───── INPUT MATERIAL

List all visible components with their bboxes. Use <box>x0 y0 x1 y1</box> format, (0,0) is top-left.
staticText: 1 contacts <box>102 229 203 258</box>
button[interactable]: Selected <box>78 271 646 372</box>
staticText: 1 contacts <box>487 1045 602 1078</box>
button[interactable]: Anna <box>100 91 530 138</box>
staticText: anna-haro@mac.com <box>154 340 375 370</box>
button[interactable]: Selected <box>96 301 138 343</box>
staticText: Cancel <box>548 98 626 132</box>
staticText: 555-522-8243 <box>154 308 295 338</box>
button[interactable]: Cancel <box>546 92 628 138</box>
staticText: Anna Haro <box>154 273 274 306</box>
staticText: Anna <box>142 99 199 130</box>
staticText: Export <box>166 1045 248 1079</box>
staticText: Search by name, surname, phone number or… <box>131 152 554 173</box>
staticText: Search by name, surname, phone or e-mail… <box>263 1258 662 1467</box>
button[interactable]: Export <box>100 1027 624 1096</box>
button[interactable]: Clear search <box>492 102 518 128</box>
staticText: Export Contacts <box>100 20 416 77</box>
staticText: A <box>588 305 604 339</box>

──────────
───── INPUT MATERIAL

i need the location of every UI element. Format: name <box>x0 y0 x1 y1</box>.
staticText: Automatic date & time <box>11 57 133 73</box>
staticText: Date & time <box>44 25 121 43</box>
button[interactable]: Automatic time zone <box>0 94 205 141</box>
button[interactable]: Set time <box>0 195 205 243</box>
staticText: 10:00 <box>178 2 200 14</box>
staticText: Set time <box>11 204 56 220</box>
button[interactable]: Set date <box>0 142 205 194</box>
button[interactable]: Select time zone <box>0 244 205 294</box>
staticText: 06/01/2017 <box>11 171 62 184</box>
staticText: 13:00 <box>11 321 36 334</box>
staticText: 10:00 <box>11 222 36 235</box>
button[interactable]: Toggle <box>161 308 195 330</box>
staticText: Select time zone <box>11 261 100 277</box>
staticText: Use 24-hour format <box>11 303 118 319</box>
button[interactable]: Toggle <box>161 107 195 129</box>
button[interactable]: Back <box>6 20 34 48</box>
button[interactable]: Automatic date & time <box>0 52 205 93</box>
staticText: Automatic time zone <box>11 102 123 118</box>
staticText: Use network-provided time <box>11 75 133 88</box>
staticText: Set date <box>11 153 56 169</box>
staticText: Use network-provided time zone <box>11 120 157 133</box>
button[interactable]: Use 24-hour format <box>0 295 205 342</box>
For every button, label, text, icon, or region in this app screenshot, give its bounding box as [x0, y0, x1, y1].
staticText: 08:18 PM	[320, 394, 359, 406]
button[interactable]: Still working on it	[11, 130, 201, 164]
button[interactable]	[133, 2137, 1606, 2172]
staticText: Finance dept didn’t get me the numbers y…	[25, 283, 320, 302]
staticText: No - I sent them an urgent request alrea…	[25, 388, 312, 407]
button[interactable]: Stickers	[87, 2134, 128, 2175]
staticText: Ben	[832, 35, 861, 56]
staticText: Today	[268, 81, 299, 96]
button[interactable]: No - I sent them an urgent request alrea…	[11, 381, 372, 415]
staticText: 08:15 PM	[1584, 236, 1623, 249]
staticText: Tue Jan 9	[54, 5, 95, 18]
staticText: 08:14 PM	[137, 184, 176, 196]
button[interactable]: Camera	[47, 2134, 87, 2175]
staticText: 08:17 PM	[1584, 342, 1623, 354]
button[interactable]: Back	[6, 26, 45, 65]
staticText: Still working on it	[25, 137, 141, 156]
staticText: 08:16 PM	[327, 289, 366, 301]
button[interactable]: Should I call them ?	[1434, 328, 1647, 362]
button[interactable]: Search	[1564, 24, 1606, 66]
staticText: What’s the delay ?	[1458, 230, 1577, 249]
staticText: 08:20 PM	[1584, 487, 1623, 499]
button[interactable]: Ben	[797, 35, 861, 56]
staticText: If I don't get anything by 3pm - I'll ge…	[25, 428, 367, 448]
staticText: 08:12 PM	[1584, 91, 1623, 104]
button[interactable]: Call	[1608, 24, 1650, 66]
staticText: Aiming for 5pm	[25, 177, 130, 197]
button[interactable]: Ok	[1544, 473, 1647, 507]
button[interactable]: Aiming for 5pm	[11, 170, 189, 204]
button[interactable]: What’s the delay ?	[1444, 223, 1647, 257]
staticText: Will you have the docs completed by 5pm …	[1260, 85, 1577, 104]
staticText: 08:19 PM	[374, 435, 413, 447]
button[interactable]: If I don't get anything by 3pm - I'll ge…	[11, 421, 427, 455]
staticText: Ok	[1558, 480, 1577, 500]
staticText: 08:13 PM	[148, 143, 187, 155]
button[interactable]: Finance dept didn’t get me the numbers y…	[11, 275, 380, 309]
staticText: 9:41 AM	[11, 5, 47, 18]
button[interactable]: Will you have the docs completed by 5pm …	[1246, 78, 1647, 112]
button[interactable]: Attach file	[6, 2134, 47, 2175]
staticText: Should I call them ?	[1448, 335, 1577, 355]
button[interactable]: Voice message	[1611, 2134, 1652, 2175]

──────────

> [ASSIGNMENT]
Lines that hold "What" are the ones to copy, so pick each out from the data.

> [ANSWER TO THE PROBLEM]
staticText: What’s the delay ?	[1458, 230, 1577, 249]
button[interactable]: What’s the delay ?	[1444, 223, 1647, 257]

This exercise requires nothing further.